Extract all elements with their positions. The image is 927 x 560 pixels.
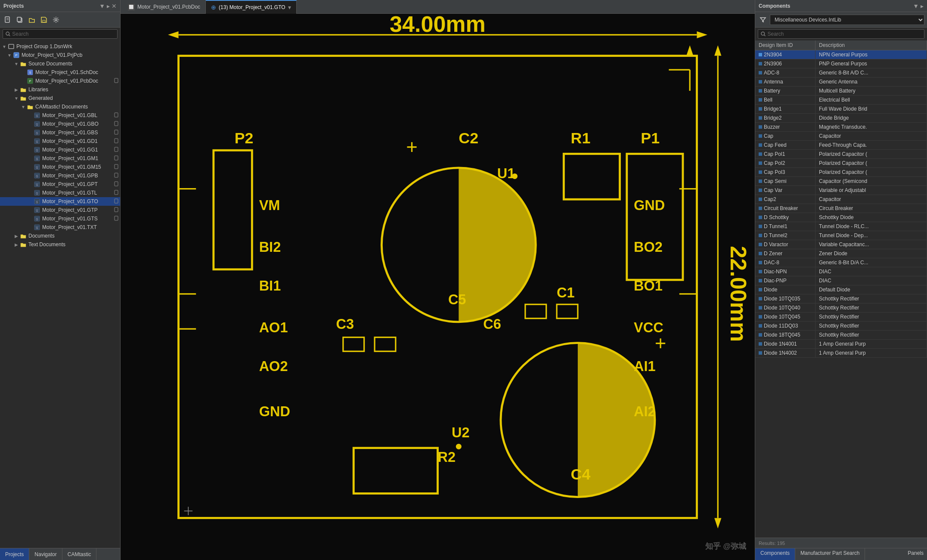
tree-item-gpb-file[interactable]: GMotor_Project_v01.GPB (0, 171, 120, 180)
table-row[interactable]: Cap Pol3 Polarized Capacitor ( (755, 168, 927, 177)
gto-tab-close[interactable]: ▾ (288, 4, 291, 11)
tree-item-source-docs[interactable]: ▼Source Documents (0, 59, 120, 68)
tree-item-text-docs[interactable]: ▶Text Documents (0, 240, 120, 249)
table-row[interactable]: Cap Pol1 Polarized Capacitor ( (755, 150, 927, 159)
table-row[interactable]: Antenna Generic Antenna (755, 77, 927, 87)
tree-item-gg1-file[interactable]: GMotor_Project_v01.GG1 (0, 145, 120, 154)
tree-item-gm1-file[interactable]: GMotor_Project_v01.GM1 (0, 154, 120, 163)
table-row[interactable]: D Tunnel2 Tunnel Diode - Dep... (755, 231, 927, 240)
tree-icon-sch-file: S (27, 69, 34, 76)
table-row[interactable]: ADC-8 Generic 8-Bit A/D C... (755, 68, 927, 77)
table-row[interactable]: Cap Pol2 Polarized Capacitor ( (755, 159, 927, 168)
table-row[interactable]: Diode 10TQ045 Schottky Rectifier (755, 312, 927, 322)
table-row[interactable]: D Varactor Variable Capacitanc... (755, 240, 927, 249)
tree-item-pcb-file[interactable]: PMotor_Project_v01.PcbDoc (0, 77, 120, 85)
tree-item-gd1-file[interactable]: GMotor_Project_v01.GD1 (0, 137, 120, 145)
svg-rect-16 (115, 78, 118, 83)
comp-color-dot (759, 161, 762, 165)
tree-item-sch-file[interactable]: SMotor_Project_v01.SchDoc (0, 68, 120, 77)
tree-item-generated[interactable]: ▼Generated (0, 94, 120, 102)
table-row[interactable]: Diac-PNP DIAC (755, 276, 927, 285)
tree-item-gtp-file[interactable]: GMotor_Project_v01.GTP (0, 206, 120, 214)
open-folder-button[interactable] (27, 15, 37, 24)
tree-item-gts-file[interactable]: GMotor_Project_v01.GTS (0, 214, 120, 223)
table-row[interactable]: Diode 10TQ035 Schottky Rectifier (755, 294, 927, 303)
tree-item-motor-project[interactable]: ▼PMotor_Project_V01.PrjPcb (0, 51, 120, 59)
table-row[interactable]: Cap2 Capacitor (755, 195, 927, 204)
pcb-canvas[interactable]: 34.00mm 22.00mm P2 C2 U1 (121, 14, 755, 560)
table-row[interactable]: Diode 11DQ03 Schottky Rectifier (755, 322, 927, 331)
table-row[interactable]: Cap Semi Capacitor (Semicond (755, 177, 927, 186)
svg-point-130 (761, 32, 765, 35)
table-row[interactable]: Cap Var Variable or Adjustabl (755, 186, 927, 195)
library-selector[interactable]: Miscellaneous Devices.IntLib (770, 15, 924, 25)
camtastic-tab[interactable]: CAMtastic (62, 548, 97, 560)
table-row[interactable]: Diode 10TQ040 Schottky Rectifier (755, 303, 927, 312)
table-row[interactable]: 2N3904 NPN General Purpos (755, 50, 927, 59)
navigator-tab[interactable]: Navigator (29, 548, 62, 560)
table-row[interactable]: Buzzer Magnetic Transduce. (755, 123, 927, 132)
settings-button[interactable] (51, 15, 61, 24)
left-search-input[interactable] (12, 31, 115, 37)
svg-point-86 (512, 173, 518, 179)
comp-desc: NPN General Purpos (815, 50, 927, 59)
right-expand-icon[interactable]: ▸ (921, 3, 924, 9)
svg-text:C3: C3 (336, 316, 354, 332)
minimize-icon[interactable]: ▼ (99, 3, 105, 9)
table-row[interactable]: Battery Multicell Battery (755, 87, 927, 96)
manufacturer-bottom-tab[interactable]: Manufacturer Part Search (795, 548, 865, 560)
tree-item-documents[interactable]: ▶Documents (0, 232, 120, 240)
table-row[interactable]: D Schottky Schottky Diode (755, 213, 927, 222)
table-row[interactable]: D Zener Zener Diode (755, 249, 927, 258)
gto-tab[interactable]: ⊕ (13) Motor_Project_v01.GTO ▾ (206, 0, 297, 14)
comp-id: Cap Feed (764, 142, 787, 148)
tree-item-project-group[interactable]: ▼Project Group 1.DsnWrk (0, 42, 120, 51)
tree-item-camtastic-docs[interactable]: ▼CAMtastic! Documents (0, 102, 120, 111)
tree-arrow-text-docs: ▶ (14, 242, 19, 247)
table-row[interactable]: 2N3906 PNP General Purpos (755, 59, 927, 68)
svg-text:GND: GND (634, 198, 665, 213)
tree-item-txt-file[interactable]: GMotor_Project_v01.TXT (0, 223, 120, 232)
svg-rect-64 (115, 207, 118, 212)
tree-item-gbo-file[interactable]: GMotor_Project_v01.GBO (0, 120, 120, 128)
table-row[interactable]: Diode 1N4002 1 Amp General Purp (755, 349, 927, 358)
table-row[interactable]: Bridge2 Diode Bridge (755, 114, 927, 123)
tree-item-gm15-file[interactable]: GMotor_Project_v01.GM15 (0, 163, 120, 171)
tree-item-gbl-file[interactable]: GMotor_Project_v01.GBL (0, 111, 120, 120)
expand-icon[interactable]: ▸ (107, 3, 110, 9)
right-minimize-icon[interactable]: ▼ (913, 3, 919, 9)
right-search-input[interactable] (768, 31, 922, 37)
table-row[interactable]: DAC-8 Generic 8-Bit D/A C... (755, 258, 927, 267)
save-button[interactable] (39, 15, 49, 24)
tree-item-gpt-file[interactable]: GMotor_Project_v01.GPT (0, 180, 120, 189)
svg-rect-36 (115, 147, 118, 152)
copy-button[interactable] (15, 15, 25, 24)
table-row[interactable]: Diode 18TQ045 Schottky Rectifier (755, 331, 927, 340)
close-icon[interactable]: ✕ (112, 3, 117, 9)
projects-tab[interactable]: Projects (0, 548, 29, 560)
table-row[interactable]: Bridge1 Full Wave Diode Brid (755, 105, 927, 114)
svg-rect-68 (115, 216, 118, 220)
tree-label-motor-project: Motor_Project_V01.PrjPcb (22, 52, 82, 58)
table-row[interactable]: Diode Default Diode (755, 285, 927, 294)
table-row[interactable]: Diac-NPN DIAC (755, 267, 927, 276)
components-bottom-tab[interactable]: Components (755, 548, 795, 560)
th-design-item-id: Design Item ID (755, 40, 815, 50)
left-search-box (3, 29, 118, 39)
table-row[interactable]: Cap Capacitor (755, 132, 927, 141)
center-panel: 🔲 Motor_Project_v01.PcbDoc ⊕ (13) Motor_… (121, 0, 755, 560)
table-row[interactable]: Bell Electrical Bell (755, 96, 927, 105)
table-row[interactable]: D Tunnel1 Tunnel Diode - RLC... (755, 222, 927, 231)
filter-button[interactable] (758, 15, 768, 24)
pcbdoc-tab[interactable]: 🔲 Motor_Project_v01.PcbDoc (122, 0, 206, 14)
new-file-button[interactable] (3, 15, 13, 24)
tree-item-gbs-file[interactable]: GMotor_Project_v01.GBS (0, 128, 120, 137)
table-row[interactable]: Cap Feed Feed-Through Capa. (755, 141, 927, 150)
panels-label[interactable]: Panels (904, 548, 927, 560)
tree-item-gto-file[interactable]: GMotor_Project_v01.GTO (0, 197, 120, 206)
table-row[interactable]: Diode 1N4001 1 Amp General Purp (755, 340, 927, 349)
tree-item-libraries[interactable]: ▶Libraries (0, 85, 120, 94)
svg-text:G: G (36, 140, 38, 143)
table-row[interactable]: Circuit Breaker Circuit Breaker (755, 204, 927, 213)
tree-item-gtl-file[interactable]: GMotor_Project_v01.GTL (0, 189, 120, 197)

----------------------------------------

Give back all of the entries above exactly, with the pictures excluded.

Extract all elements with their positions. The image is 927 x 560 pixels.
tree-item-gpb-file[interactable]: GMotor_Project_v01.GPB (0, 171, 120, 180)
table-row[interactable]: Cap Pol3 Polarized Capacitor ( (755, 168, 927, 177)
gto-tab-close[interactable]: ▾ (288, 4, 291, 11)
tree-item-source-docs[interactable]: ▼Source Documents (0, 59, 120, 68)
tree-item-text-docs[interactable]: ▶Text Documents (0, 240, 120, 249)
table-row[interactable]: Cap Pol1 Polarized Capacitor ( (755, 150, 927, 159)
table-row[interactable]: Antenna Generic Antenna (755, 77, 927, 87)
tree-item-gg1-file[interactable]: GMotor_Project_v01.GG1 (0, 145, 120, 154)
tree-item-gm1-file[interactable]: GMotor_Project_v01.GM1 (0, 154, 120, 163)
table-row[interactable]: D Tunnel2 Tunnel Diode - Dep... (755, 231, 927, 240)
tree-icon-sch-file: S (27, 69, 34, 76)
table-row[interactable]: ADC-8 Generic 8-Bit A/D C... (755, 68, 927, 77)
table-row[interactable]: Cap Pol2 Polarized Capacitor ( (755, 159, 927, 168)
table-row[interactable]: Diode 10TQ045 Schottky Rectifier (755, 312, 927, 322)
table-row[interactable]: D Varactor Variable Capacitanc... (755, 240, 927, 249)
tree-item-pcb-file[interactable]: PMotor_Project_v01.PcbDoc (0, 77, 120, 85)
tree-item-gd1-file[interactable]: GMotor_Project_v01.GD1 (0, 137, 120, 145)
svg-rect-16 (115, 78, 118, 83)
comp-color-dot (759, 161, 762, 165)
tree-item-sch-file[interactable]: SMotor_Project_v01.SchDoc (0, 68, 120, 77)
tree-item-generated[interactable]: ▼Generated (0, 94, 120, 102)
table-row[interactable]: Diac-PNP DIAC (755, 276, 927, 285)
tree-item-gtp-file[interactable]: GMotor_Project_v01.GTP (0, 206, 120, 214)
open-folder-button[interactable] (27, 15, 37, 24)
tree-item-gts-file[interactable]: GMotor_Project_v01.GTS (0, 214, 120, 223)
table-row[interactable]: Diode 10TQ035 Schottky Rectifier (755, 294, 927, 303)
tree-item-motor-project[interactable]: ▼PMotor_Project_V01.PrjPcb (0, 51, 120, 59)
table-row[interactable]: Cap2 Capacitor (755, 195, 927, 204)
pcb-canvas[interactable]: 34.00mm 22.00mm P2 C2 U1 (121, 14, 755, 560)
table-row[interactable]: Diode 11DQ03 Schottky Rectifier (755, 322, 927, 331)
table-row[interactable]: Cap Semi Capacitor (Semicond (755, 177, 927, 186)
svg-point-130 (761, 32, 765, 35)
table-row[interactable]: Cap Var Variable or Adjustabl (755, 186, 927, 195)
library-selector[interactable]: Miscellaneous Devices.IntLib (770, 15, 924, 25)
camtastic-tab[interactable]: CAMtastic (62, 548, 97, 560)
table-row[interactable]: Diode 10TQ040 Schottky Rectifier (755, 303, 927, 312)
table-row[interactable]: 2N3904 NPN General Purpos (755, 50, 927, 59)
navigator-tab[interactable]: Navigator (29, 548, 62, 560)
table-row[interactable]: Buzzer Magnetic Transduce. (755, 123, 927, 132)
settings-button[interactable] (51, 15, 61, 24)
left-search-input[interactable] (12, 31, 115, 37)
svg-point-86 (512, 173, 518, 179)
comp-desc: NPN General Purpos (815, 50, 927, 59)
right-expand-icon[interactable]: ▸ (921, 3, 924, 9)
svg-text:C3: C3 (336, 316, 354, 332)
minimize-icon[interactable]: ▼ (99, 3, 105, 9)
table-row[interactable]: Battery Multicell Battery (755, 87, 927, 96)
manufacturer-bottom-tab[interactable]: Manufacturer Part Search (795, 548, 865, 560)
tree-item-documents[interactable]: ▶Documents (0, 232, 120, 240)
table-row[interactable]: D Schottky Schottky Diode (755, 213, 927, 222)
table-row[interactable]: D Zener Zener Diode (755, 249, 927, 258)
gto-tab[interactable]: ⊕ (13) Motor_Project_v01.GTO ▾ (206, 0, 297, 14)
comp-id: Cap Feed (764, 142, 787, 148)
tree-item-project-group[interactable]: ▼Project Group 1.DsnWrk (0, 42, 120, 51)
tree-item-camtastic-docs[interactable]: ▼CAMtastic! Documents (0, 102, 120, 111)
tree-arrow-text-docs: ▶ (14, 242, 19, 247)
table-row[interactable]: 2N3906 PNP General Purpos (755, 59, 927, 68)
svg-text:GND: GND (634, 198, 665, 213)
tree-item-txt-file[interactable]: GMotor_Project_v01.TXT (0, 223, 120, 232)
svg-rect-64 (115, 207, 118, 212)
tree-item-gbo-file[interactable]: GMotor_Project_v01.GBO (0, 120, 120, 128)
table-row[interactable]: Diode 1N4002 1 Amp General Purp (755, 349, 927, 358)
table-row[interactable]: Bridge2 Diode Bridge (755, 114, 927, 123)
tree-item-gm15-file[interactable]: GMotor_Project_v01.GM15 (0, 163, 120, 171)
tree-item-gbl-file[interactable]: GMotor_Project_v01.GBL (0, 111, 120, 120)
expand-icon[interactable]: ▸ (107, 3, 110, 9)
right-minimize-icon[interactable]: ▼ (913, 3, 919, 9)
right-search-input[interactable] (768, 31, 922, 37)
table-row[interactable]: DAC-8 Generic 8-Bit D/A C... (755, 258, 927, 267)
save-button[interactable] (39, 15, 49, 24)
tree-item-gpt-file[interactable]: GMotor_Project_v01.GPT (0, 180, 120, 189)
svg-rect-36 (115, 147, 118, 152)
copy-button[interactable] (15, 15, 25, 24)
table-row[interactable]: Diode 18TQ045 Schottky Rectifier (755, 331, 927, 340)
close-icon[interactable]: ✕ (112, 3, 117, 9)
projects-tab[interactable]: Projects (0, 548, 29, 560)
table-row[interactable]: Bridge1 Full Wave Diode Brid (755, 105, 927, 114)
svg-rect-68 (115, 216, 118, 220)
tree-label-motor-project: Motor_Project_V01.PrjPcb (22, 52, 82, 58)
table-row[interactable]: Diode Default Diode (755, 285, 927, 294)
table-row[interactable]: Diac-NPN DIAC (755, 267, 927, 276)
components-bottom-tab[interactable]: Components (755, 548, 795, 560)
th-design-item-id: Design Item ID (755, 40, 815, 50)
left-search-box (3, 29, 118, 39)
table-row[interactable]: Cap Capacitor (755, 132, 927, 141)
center-panel: 🔲 Motor_Project_v01.PcbDoc ⊕ (13) Motor_… (121, 0, 755, 560)
table-row[interactable]: Bell Electrical Bell (755, 96, 927, 105)
table-row[interactable]: D Tunnel1 Tunnel Diode - RLC... (755, 222, 927, 231)
filter-button[interactable] (758, 15, 768, 24)
pcbdoc-tab[interactable]: 🔲 Motor_Project_v01.PcbDoc (122, 0, 206, 14)
new-file-button[interactable] (3, 15, 13, 24)
tree-item-gbs-file[interactable]: GMotor_Project_v01.GBS (0, 128, 120, 137)
table-row[interactable]: Cap Feed Feed-Through Capa. (755, 141, 927, 150)
panels-label[interactable]: Panels (904, 548, 927, 560)
tree-item-gto-file[interactable]: GMotor_Project_v01.GTO (0, 197, 120, 206)
table-row[interactable]: Diode 1N4001 1 Amp General Purp (755, 340, 927, 349)
tree-item-libraries[interactable]: ▶Libraries (0, 85, 120, 94)
svg-text:G: G (36, 140, 38, 143)
table-row[interactable]: Circuit Breaker Circuit Breaker (755, 204, 927, 213)
tree-item-gtl-file[interactable]: GMotor_Project_v01.GTL (0, 189, 120, 197)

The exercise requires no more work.